(Given records Opens)
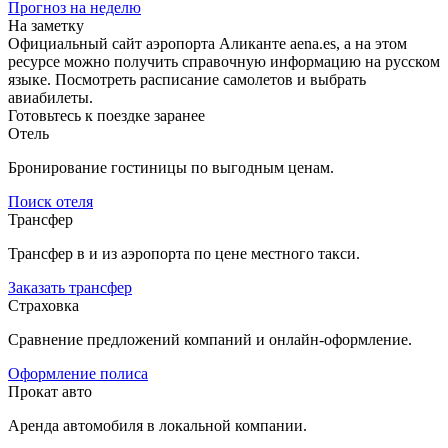
Прогноз на неделю
На заметку
Официальный сайт аэропорта Аликанте aena.es, а на этом
ресурсе можно получить справочную информацию на русском
языке. Посмотреть расписание самолетов и выбрать
авиабилеты.
Готовьтесь к поездке заранее
Отель
Бронирование гостиницы по выгодным ценам.
Поиск отеля
Трансфер
Трансфер в и из аэропорта по цене местного такси.
Заказать трансфер
Страховка
Сравнение предложений компаний и онлайн-оформление.
Оформление полиса
Прокат авто
Аренда автомобиля в локальной компании.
(Given records Closes)
• Your goal
Produce the material above again in full, with identical lines and no pictures.

• Response to the exercise
Прогноз на неделю
На заметку
Официальный сайт аэропорта Аликанте aena.es, а на этом
ресурсе можно получить справочную информацию на русском
языке. Посмотреть расписание самолетов и выбрать
авиабилеты.
Готовьтесь к поездке заранее
Отель
Бронирование гостиницы по выгодным ценам.
Поиск отеля
Трансфер
Трансфер в и из аэропорта по цене местного такси.
Заказать трансфер
Страховка
Сравнение предложений компаний и онлайн-оформление.
Оформление полиса
Прокат авто
Аренда автомобиля в локальной компании.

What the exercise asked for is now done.